Ixneigh wrote:The engine has been fine so far, but will just barely get the boat on plane, at around 15 knots.
Are you running ballast in? If so, this is the right speed. Dump ballast and you'll get to 17 knots, if not something is wrong. What prop and what is your tach reported WOT RPM?
lxneigh wrote:Why don't they make an oil recirculating two stroke? Wouldn't that solve all the problems? If the ETEC is point lubricated why not collect the oil and pump it back into the oil tank?
Ix
Because there's no reason to do so.

In a two stroke, the valving arrangement that creates the power every-other-stroke phenomenon requires that some oil remain inside the combustion chamber when the gasoline is injected, and that oil gets flamed off when the gasoline detonates. So losing some oil is unavoidable. Read the wikipedia article on two strokes and imagine how you'd keep a wet-sump oil area separate from the combustion chamber, and you'll see the problem.

Now, with a direct-injection motor like the ETEC (but not a traditional two stroke), you could technically have a separate wet-sump separated from the combustion chamber, and while you'd have to oil both, you could have two separate oiling systems, one which flamed off in the chamber like a two stroke, and one which operated like a 4-stroke with a wet sump where the oil is "permanent" and would have to have periodic oil changes.

But given that you must burn oil anyway, why not cycle all the oil through through the combustion chamber so you've always got "new" oil in the motor?

This begs the question: Why do we change oil?

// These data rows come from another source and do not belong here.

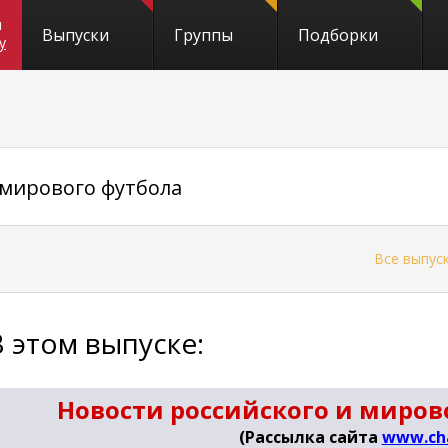
и
Выпуски
Группы
Подборки
y
 мирового футбола
←
Все выпус
В этом выпуске:
Новости российского и мирово
(Рассылка сайта
www.ch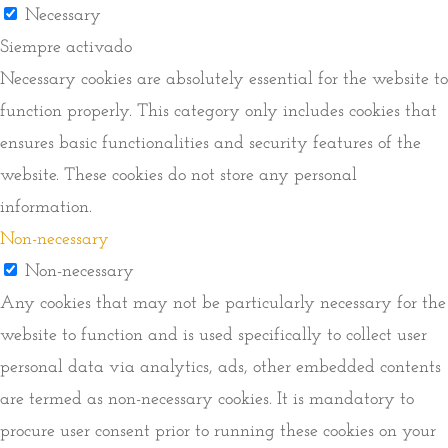
Necessary
Siempre activado
Necessary cookies are absolutely essential for the website to
function properly. This category only includes cookies that
ensures basic functionalities and security features of the
website. These cookies do not store any personal
information.
Non-necessary
Non-necessary
Any cookies that may not be particularly necessary for the
website to function and is used specifically to collect user
personal data via analytics, ads, other embedded contents
are termed as non-necessary cookies. It is mandatory to
procure user consent prior to running these cookies on your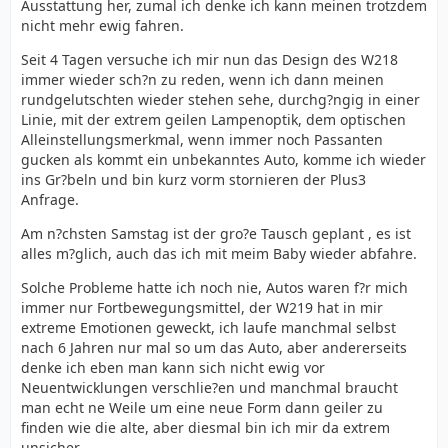
Ausstattung her, zumal ich denke ich kann meinen trotzdem
nicht mehr ewig fahren.
Seit 4 Tagen versuche ich mir nun das Design des W218
immer wieder sch?n zu reden, wenn ich dann meinen
rundgelutschten wieder stehen sehe, durchg?ngig in einer
Linie, mit der extrem geilen Lampenoptik, dem optischen
Alleinstellungsmerkmal, wenn immer noch Passanten
gucken als kommt ein unbekanntes Auto, komme ich wieder
ins Gr?beln und bin kurz vorm stornieren der Plus3
Anfrage.
Am n?chsten Samstag ist der gro?e Tausch geplant , es ist
alles m?glich, auch das ich mit meim Baby wieder abfahre.
Solche Probleme hatte ich noch nie, Autos waren f?r mich
immer nur Fortbewegungsmittel, der W219 hat in mir
extreme Emotionen geweckt, ich laufe manchmal selbst
nach 6 Jahren nur mal so um das Auto, aber andererseits
denke ich eben man kann sich nicht ewig vor
Neuentwicklungen verschlie?en und manchmal braucht
man echt ne Weile um eine neue Form dann geiler zu
finden wie die alte, aber diesmal bin ich mir da extrem
unsicher.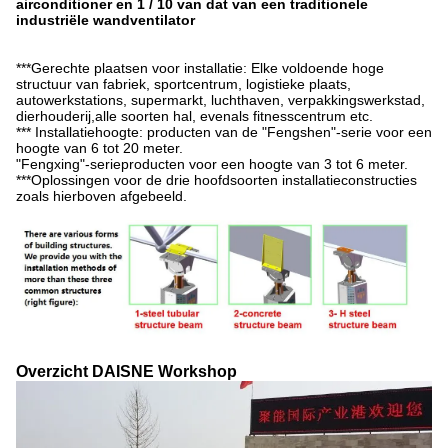
airconditioner en 1 / 10 van dat van een traditionele
industriële wandventilator
***Gerechte plaatsen voor installatie: Elke voldoende hoge
structuur van fabriek, sportcentrum, logistieke plaats,
autowerkstations, supermarkt, luchthaven, verpakkingswerkstad,
dierhouderij,alle soorten hal, evenals fitnesscentrum etc.
*** Installatiehoogte: producten van de "Fengshen"-serie voor een
hoogte van 6 tot 20 meter.
"Fengxing"-serieproducten voor een hoogte van 3 tot 6 meter.
***Oplossingen voor de drie hoofdsoorten installatieconstructies
zoals hierboven afgebeeld.
Overzicht DAISNE Workshop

It's not because the oil gets "dirty". It's also not because the oil collect metal shavings from the engine as it wears. While both of those are true, neither of them are why oil degrades and neither of them would build up fast enough to require frequent oil changes.

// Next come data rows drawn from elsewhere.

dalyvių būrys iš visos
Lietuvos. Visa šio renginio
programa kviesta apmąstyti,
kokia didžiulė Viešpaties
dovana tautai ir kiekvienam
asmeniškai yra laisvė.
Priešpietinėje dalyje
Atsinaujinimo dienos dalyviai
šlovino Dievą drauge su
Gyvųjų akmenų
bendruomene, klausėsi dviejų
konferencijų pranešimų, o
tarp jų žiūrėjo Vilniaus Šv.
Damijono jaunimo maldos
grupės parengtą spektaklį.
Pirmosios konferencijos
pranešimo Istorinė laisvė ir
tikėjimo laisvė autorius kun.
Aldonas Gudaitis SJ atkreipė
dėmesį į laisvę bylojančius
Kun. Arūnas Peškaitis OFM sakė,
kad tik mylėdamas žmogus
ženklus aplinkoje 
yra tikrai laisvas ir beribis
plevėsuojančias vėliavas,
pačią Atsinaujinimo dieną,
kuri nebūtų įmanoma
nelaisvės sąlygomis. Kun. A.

What makes oil "oily" (high viscosity and low coefficient of friction) is the fact that oil is made of very long molecular chains of hydrocarbons. They are basically simple hydrocarbon molecules attached end-to-end that create very long chains. The longer the molecular chain, the more lubricative that particular molecule is. Think of them like molecular bearings: The longer they are, the more likely it is that a part will slide all the way along them without hitting anything else. As they get short, the part has to "hit" a lot of different ones as it goes by, each "hit" increasing friction, which increases heat and the probability of strike damage.

Natural crude oil is a collection of various random lengths of chains. Refiners separate crude oil by distilling it at different heats, and they measure the viscosity to create different grades of oil. These viscosities map to an "average" molecular chain length, but the fact is that all natural oils contain a lot of short chains, medium chains, and long chains.

Synthetics are created with all long chains. So they're not a random blend, all the molecules are long.

When you run you engine, these molecular chains are cleaved (cut in pieces) by the mechanical motion of the engine. Think about that: Your engine is slicing up oil molecules as it runs. The long chains get cleaved into medium chains, and the medium chains get cleaved into short chains. The effect is that as you run your engine, the oil becomes more and more "watery", i.e. having lower viscosity and less of a lubricating effect.

This is why synthetic oils last far longer than natural oils: Because all the chains start out long, it takes much more cleaving to get them all to short. Starting with random chains, even at the same measured viscosity, results in a more short chains faster.

XD-100 is extremely long-chain synthetic oil, along with some other detergents. That's what makes it different than TC-W3, which is typically natural oil. Because it's all long-chain, Evinrude knows it will last longer so they can direct-inject less of it.

So, when you run your engine, you're breaking down your oil period. With a two-stroke, you have the >opportunity< to blow that broken down oil out the exhaust port rather than keeping it and breaking it down further. Since the owner has to dump new oil in anyway, why not just blow it all out?

The ETEC (and other prototype designs now being considered for alcohol-based engines achieve their emissions compliance in two ways):

1) Direct fuel injection eliminates the phase where new air/gas is pushed into the cylinder while the exhaust port is open. In traditional two-strokes, the new air/gas was use to to push out the previous stroke's exhaust, and this meant that some unburnt fuel/oil mix would go out with the exhaust. That's >horrible< for emissions. With a direct fuel injection, they pump in clean air to push out the exhaust, and then inject gasoline after the cylinder has moved past the exhaust port closing it.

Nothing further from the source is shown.